RecensiesRomans

Recensie: Wij geluksvogels, Amy Bloom

Wij geluksvogels heeft veel in zich om van onder de indruk te raken: een fascinerende opening, een ontroerend einde waarin allerlei lijntjes samenkomen, een op het oog aansprekend plot, en natuurlijk een prachtig vormgegeven omslag. Het is dan ook jammer dat Amy Bloom er niet in slaagt de belofte waar te maken met haar roman, want er zijn misschien wel even zoveel minpuntjes op te noemen.

Om met die openingszinnen te beginnen – je leest ze zowat in elke recensie en ze mogen hier dan ook niet ontbreken: ‘De vrouw van mijn vader was dood. Mijn moeder zei dat we de auto naar zijn huis moesten nemen om te kijken wat er voor ons te halen viel.’ In die twee zinnen zit misschien wel de hele roman besloten. De ‘mijn’ heeft betrekking op Eva, een meisje aan het begin van haar pubertijd, dat in het vervolg in het bezit van een koffertje met wat persoonlijke spullen door haar moeder bij haar vader op de veranda wordt achtergelaten. Haar vader heeft een gezinnetje opgebouwd met een andere vrouw, die dus net daarvoor overleden is. Eva maakt kennis met haar oudere halfzus Iris en de twee raken onafscheidelijk.
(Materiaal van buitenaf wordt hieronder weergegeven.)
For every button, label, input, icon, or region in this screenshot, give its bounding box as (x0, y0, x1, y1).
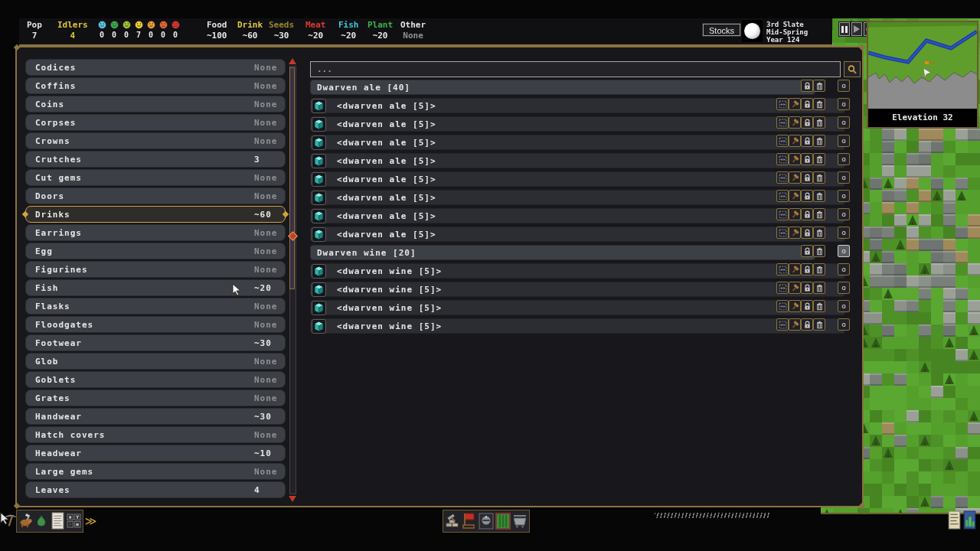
hide-button[interactable]: o (838, 245, 850, 257)
sidebar-item-figurines[interactable]: FigurinesNone (25, 261, 286, 278)
trash-button[interactable] (813, 135, 825, 147)
stock-item-row[interactable]: <dwarven wine [5]> (310, 318, 845, 334)
container-button[interactable] (312, 227, 326, 242)
container-button[interactable] (312, 319, 326, 334)
lock-button[interactable] (801, 153, 813, 165)
stock-item-row[interactable]: <dwarven ale [5]> (310, 135, 845, 150)
hammer-button[interactable] (789, 263, 801, 276)
trash-button[interactable] (813, 98, 825, 110)
sidebar-item-goblets[interactable]: GobletsNone (25, 371, 286, 388)
stocks-button[interactable]: Stocks (703, 24, 740, 36)
locate-button[interactable] (776, 98, 789, 110)
lock-button[interactable] (801, 263, 813, 276)
pause-button[interactable] (839, 22, 850, 36)
lock-button[interactable] (801, 80, 813, 92)
hide-button[interactable]: o (838, 263, 850, 276)
hammer-button[interactable] (789, 300, 801, 312)
sidebar-item-corpses[interactable]: CorpsesNone (25, 114, 286, 131)
locate-button[interactable] (776, 227, 789, 239)
lock-button[interactable] (801, 245, 813, 257)
locate-button[interactable] (776, 300, 789, 312)
hide-button[interactable]: o (838, 300, 850, 312)
sidebar-item-egg[interactable]: EggNone (25, 243, 286, 259)
stock-item-row[interactable]: <dwarven ale [5]> (310, 98, 845, 113)
lock-button[interactable] (801, 116, 813, 129)
locate-button[interactable] (776, 116, 789, 129)
hide-button[interactable]: o (838, 190, 850, 202)
hauling-button[interactable] (512, 513, 528, 529)
sidebar-item-crutches[interactable]: Crutches3 (25, 151, 286, 168)
hammer-button[interactable] (789, 190, 801, 202)
locate-button[interactable] (776, 318, 789, 331)
minimap[interactable]: Elevation 32 (867, 21, 978, 129)
sidebar-item-hatch-covers[interactable]: Hatch coversNone (25, 426, 286, 443)
orders-button[interactable] (66, 513, 81, 529)
trash-button[interactable] (813, 171, 825, 184)
announcements-button[interactable] (948, 510, 961, 530)
hide-button[interactable]: o (838, 171, 850, 184)
stock-item-row[interactable]: <dwarven wine [5]> (310, 282, 845, 297)
locate-button[interactable] (776, 208, 789, 220)
announcement-ticker[interactable] (655, 511, 769, 518)
hammer-button[interactable] (789, 171, 801, 184)
lock-button[interactable] (801, 98, 813, 110)
sidebar-item-flasks[interactable]: FlasksNone (25, 298, 286, 315)
hide-button[interactable]: o (838, 227, 850, 239)
expand-toolbar-button[interactable]: ≫ (83, 510, 98, 530)
sidebar-item-leaves[interactable]: Leaves4 (25, 481, 286, 498)
lock-button[interactable] (801, 282, 813, 294)
sidebar-item-grates[interactable]: GratesNone (25, 390, 286, 406)
sidebar-item-large-gems[interactable]: Large gemsNone (25, 463, 286, 480)
lock-button[interactable] (801, 171, 813, 184)
step-button[interactable] (851, 22, 862, 36)
category-scrollbar[interactable] (289, 58, 296, 502)
sidebar-item-coins[interactable]: CoinsNone (25, 96, 286, 112)
trash-button[interactable] (813, 227, 825, 239)
hide-button[interactable]: o (838, 135, 850, 147)
trash-button[interactable] (813, 318, 825, 331)
hammer-button[interactable] (789, 116, 801, 129)
locate-button[interactable] (776, 135, 789, 147)
hide-button[interactable]: o (838, 98, 850, 110)
stock-item-row[interactable]: <dwarven ale [5]> (310, 116, 845, 132)
container-button[interactable] (312, 154, 326, 168)
sidebar-item-glob[interactable]: GlobNone (25, 353, 286, 370)
lock-button[interactable] (801, 135, 813, 147)
lock-button[interactable] (801, 190, 813, 202)
zones-button[interactable] (495, 512, 511, 530)
lock-button[interactable] (801, 300, 813, 312)
hide-button[interactable]: o (838, 318, 850, 331)
search-icon[interactable] (844, 61, 861, 77)
sidebar-item-earrings[interactable]: EarringsNone (25, 224, 286, 241)
notes-button[interactable] (50, 512, 66, 530)
bags-button[interactable] (34, 513, 49, 529)
container-button[interactable] (312, 301, 326, 315)
container-button[interactable] (312, 209, 326, 223)
sidebar-item-doors[interactable]: DoorsNone (25, 187, 286, 204)
sidebar-item-codices[interactable]: CodicesNone (25, 59, 286, 76)
sidebar-item-cut-gems[interactable]: Cut gemsNone (25, 169, 286, 186)
hammer-button[interactable] (789, 282, 801, 294)
container-button[interactable] (312, 264, 326, 279)
container-button[interactable] (312, 191, 326, 205)
container-button[interactable] (312, 99, 326, 113)
locate-button[interactable] (776, 263, 789, 276)
scrollbar-thumb[interactable] (289, 67, 295, 289)
stock-group-header[interactable]: Dwarven wine [20] (310, 245, 815, 260)
hammer-button[interactable] (789, 153, 801, 165)
locate-button[interactable] (776, 190, 789, 202)
creatures-button[interactable] (18, 513, 34, 529)
lock-button[interactable] (801, 227, 813, 239)
lock-button[interactable] (801, 318, 813, 331)
container-button[interactable] (312, 135, 326, 150)
trash-button[interactable] (813, 190, 825, 202)
sidebar-item-headwear[interactable]: Headwear~10 (25, 445, 286, 461)
trash-button[interactable] (813, 300, 825, 312)
hide-button[interactable]: o (838, 208, 850, 220)
trash-button[interactable] (813, 116, 825, 129)
hide-button[interactable]: o (838, 153, 850, 165)
stock-item-row[interactable]: <dwarven wine [5]> (310, 300, 845, 315)
trash-button[interactable] (813, 153, 825, 165)
container-button[interactable] (312, 117, 326, 132)
locate-button[interactable] (776, 282, 789, 294)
Op een dag besluiten de twee meisjes hun vader te laten voor wat hij is en zoeken ze het avontuur op, naar Hollywood. Daar hoopt de talentvolle Iris door te breken in de filmwereld. Maar al snel is de lesbische Iris een liefdeservaring rijker en een illusie armer: het wereldje is hard, succes is niet alleen een kwestie van talent maar ook van persoonlijkheid. Gelukkig hebben ze er tenminste nog één vriend gemaakt, Francisco, die hen samen met hun vader – die plotseling weer op de stoep stond – vergezelt naar de andere kant van Amerika. In New York proberen ze een bestaan op te bouwen als samengesteld gezinnetje.

Er wordt in Wij geluksvogels nogal eens van perspectief gewisseld. Door de verhalende hoofdstukken heen lopen briefwisselingen van de hoofdpersonen die meer licht op bepaalde gebeurtenissen werpen. Die afwisseling houdt de roman levend en luchtig. Bovendien heeft Bloom een prachtige down-to-earth schrijfstijl die makkelijk leest en soms tegelijk onverwacht veel diepte bevat.

Toch overtuigt Amy Bloom in haar derde roman niet helemaal. Na het omslaan van de laatste bladzijde is er weinig aan het boek dat blijft hangen. Het verhaal, dat aanvankelijk zo veelbelovend leek, dooft halverwege uit als een nachtkaarsje. Misschien nog wel het meest opvallend is dat je het idee krijgt dat de personages, hun taalgebruik en hun gedrag niet helemaal in de tijd passen waarin het zich zou moeten afspelen. Het zou rond de oorlog moeten zijn, maar het voelt meer als de woelige jaren ’60 en ’70.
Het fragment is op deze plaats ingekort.